General Utilities for Survey Analysis

The survey_tools package includes facilities needed for analyzing survey result data. Facilities include table reshaping, missing-value replacement, selection of respondents who answered fewer than X% of the questions, as well as some plotting facilities.

[TOC]

Unfolding Tables

Survey results often arrive with a row holding data from one respondent. What is needed for many stats analyses is one row for each question, where the responses to one row's question occupy one column for each respondent.

The unfold() method of TableShaper provides this folding. Input can either be a .csv file, or a 2D Python array. Outputs may be:

directed to a new .csv file
written to stdout (the default)
retrievable as from an iterator: next()

The unfold service may be invoked from Python code, or from the command line.

In reshaping, some columns may be retained, others discarded. Consider the following example:

userId	question	questionType	timeAdded	answer
10	DOB	pullDown	Jun2010	1983
10	gender	radio	May2011	F
20	DOB	pullDown	Jun2010	1980
20	gender	radio	May2011	M

...

Minimally we want this table to be:

question	v1	v2
DOB	1983	1980
gender	F	M

In this most minimal (but often sufficient) result, questionType and timeAdded are dropped. Values of the question column are distributed across new columns. Each v_n column holds answers by one respondent to all questions. Rows now hold information about one question, no longer about a respondent.

Terminology:

The unfold column is the column whose values will turn into columns.
Unfold values are the values that are initially in the unfold column, and which will make up the new columns.
Constant columns are columns that will remain columns in the final outcome.
Column-name provider is a column whose values will be used as the names of the new columns.
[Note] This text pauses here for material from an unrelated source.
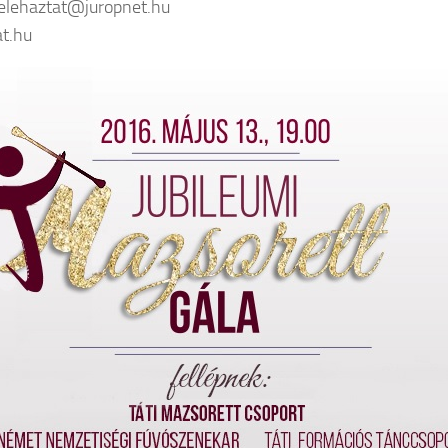
telehaztat@juropnet.hu
t.hu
Often a respondent ID will be appropriate for this role. If no such column is provided, unfold() creates names.

Let the unfold column be question, and the constants columns be questionType and timeAdded. You could call the function like this:

shaper = TableShaper()
shaper.unfold('/tmp/in.csv', 
       	      col_name_to_unfold='question'
       	      col_name_unfold_values='answer'
       	      constant_cols=['questionType','timeAdded'])

The reshaped table looks like this:

question	questionType	timeAdded	v1	v2
DOB	pullDown	June2010	1983	1980
gender	radio	May2011	F	M

Note that in this example the constant columns are questionType and timeAdded, and they are retained. It is an error to have inconsistencies in the constant columns. For instance, if the original row

"20 DOB pullDown..."

had been

"20 DOB radio"

an error would have been raised. All constant columns field values for the same question (in different rows of the original) must match.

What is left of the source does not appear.